One of Fairbank’s favorite tricks, according to the Federal Trade Commission’s complaint, was to delay posting a monthly payment, only to turn around and charge a never-ending cycle of late fees. For Griggs, this deception wasn’t just an economic inconvenience; it was destroying his life. In 2002, Fairbanks began hounding him for a missing $680. He sent a check; it wasn’t posted. He drove up to Durham to pay in person, only to be told he was current on his bill. A few weeks later, Fairbanks once again demanded the money, saying his fees had finally been processed. Griggs sent a check, but he’d already been dismissed from Chapter 13 for failure to stay current on his bills.

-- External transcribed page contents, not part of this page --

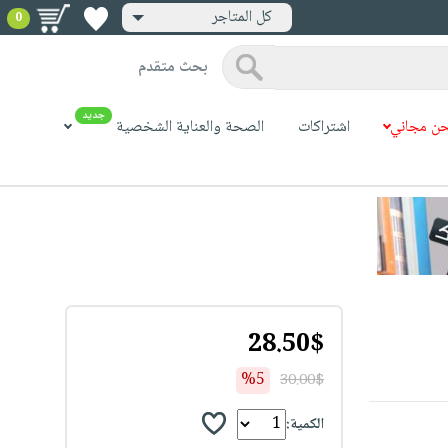
كل المتاجر
0
بحث متقدم
جديد
ن مجاني
اشتراكات
الصحة والعناية الشخصية
28.50$
%5
30.00$
الكمية: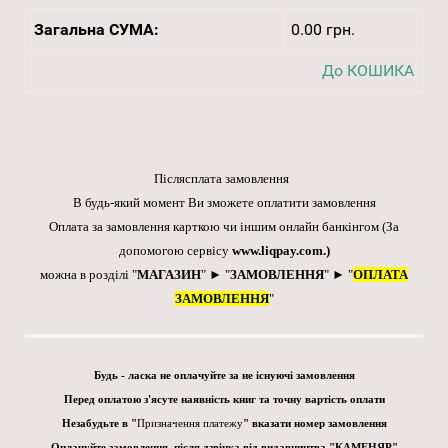
Загальна СУМА:
0.00 грн.
До КОШИКА
Післясплата замовлення
В будь-який момент Ви зможете оплатити замовлення
Оплата за замовлення карткою чи іншим онлайн банкінгом
(За
допомогою сервісу
www.liqpay.com
.)
можна в розділі "
МАГАЗИН
" ► "
ЗАМОВЛЕННЯ
" ► "
ОПЛАТА
ЗАМОВЛЕННЯ
"
Будь - ласка не оплачуйте за не існуючі замовлення
Перед оплатою з'ясуте наявність книг та точну вартість оплати
Незабудьте в "
Призначення платежу
" вказати номер замовлення
Оплачуйте замовлення, після дзвінка від видавництва "КАМЕНЯР"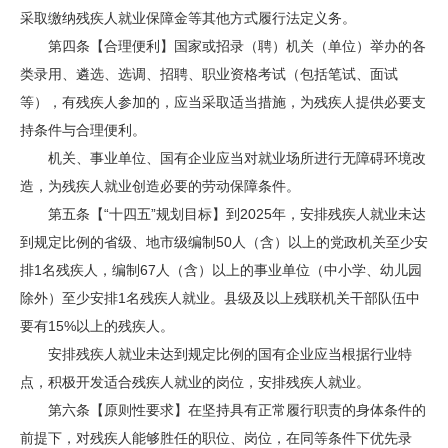
采取缴纳残疾人就业保障金等其他方式履行法定义务。
第四条【合理便利】国家或招录（聘）机关（单位）举办的各
类录用、遴选、选调、招聘、职业资格考试（包括笔试、面试
等），有残疾人参加的，应当采取适当措施，为残疾人提供必要支
持条件与合理便利。
机关、事业单位、国有企业应当对就业场所进行无障碍环境改
造，为残疾人就业创造必要的劳动保障条件。
第五条【“十四五”规划目标】到2025年，安排残疾人就业未达
到规定比例的省级、地市级编制50人（含）以上的党政机关至少安
排1名残疾人，编制67人（含）以上的事业单位（中小学、幼儿园
除外）至少安排1名残疾人就业。县级及以上残联机关干部队伍中
要有15%以上的残疾人。
安排残疾人就业未达到规定比例的国有企业应当根据行业特
点，积极开发适合残疾人就业的岗位，安排残疾人就业。
第六条【原则性要求】在坚持具有正常履行职责的身体条件的
前提下，对残疾人能够胜任的职位、岗位，在同等条件下优先录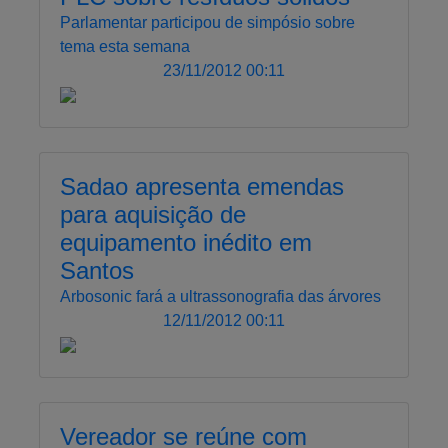
Parlamentar participou de simpósio sobre
tema esta semana
23/11/2012 00:11
Sadao apresenta emendas
para aquisição de
equipamento inédito em
Santos
Arbosonic fará a ultrassonografia das árvores
12/11/2012 00:11
Vereador se reúne com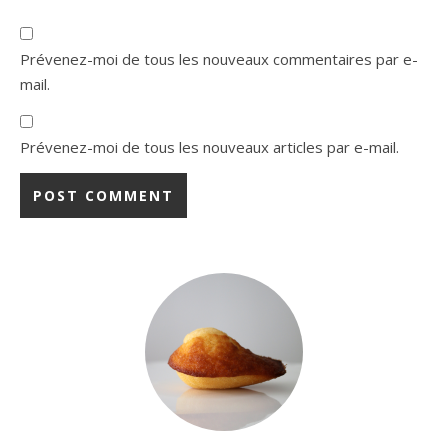
Prévenez-moi de tous les nouveaux commentaires par e-
mail.
Prévenez-moi de tous les nouveaux articles par e-mail.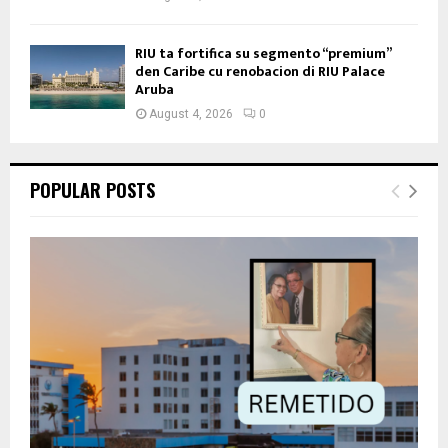
RIU ta fortifica su segmento “premium”
den Caribe cu renobacion di RIU Palace
Aruba
August 4, 2026
0
POPULAR POSTS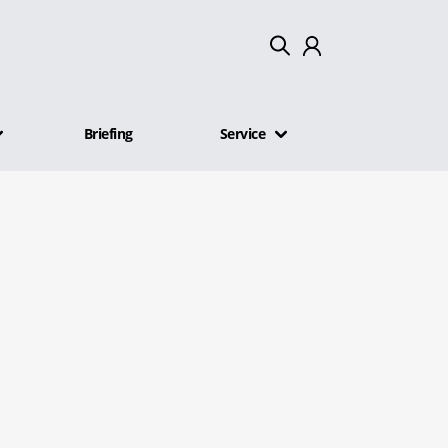
Mein Konto
Briefing
Service
Abmelden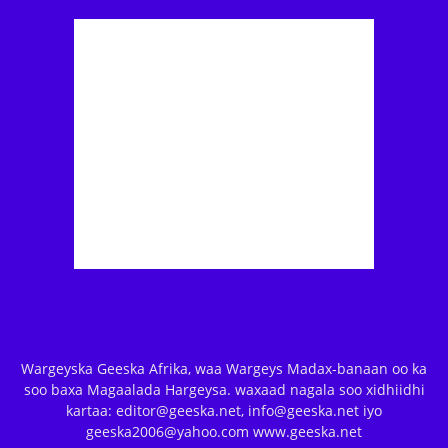
Wargeyska Geeska Afrika, waa Wargeys Madax-banaan oo ka
soo baxa Magaalada Hargeysa. waxaad nagala soo xidhiidhi
kartaa: editor@geeska.net, info@geeska.net iyo
geeska2006@yahoo.com www.geeska.net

And it usefully reprises material already in the public domain that demonstrates that it was no accident that African Americans, even creditworthy ones, found themselves in subprime loans in disproportionate numbers. The city of Baltimore’s suit against Wells Fargo, for instance, unearthed valuable discovery before it was settled last year as part of a larger deal with the other municipalities and the Justice Department.
Tony Pascal, who worked in Wells Fargo’s Baltimore branch, testified about the perverse incentives behind the numbers:
Because Wells Fargo made a higher profit on subprime loans, the company put “bounties “on minority borrowers. By this, I mean that loan officers received cash incentives to aggressively market subprime loans in minority communities. If a loan officer referred a borrower who should have qualified for a prime loan to a subprime loan, the loan officer would receive a bonus. Loan officers were able to do this because they had the discretion to decide which loan products to offer and to determine the interest rate and fees charged. Since the loan officer made more money when they charged higher interest rates and fees to borrowers, there was a great financial incentive to put as many minority borrowers as possible into subprime loans and to charge these borrowers higher rates and fees.
It’s been five years since Lehman, but as the book reminds us, this story is still unfolding.
(*Mortifyingly, I originally had the “e” before “i” in “Gottesdiener.” Sigh.)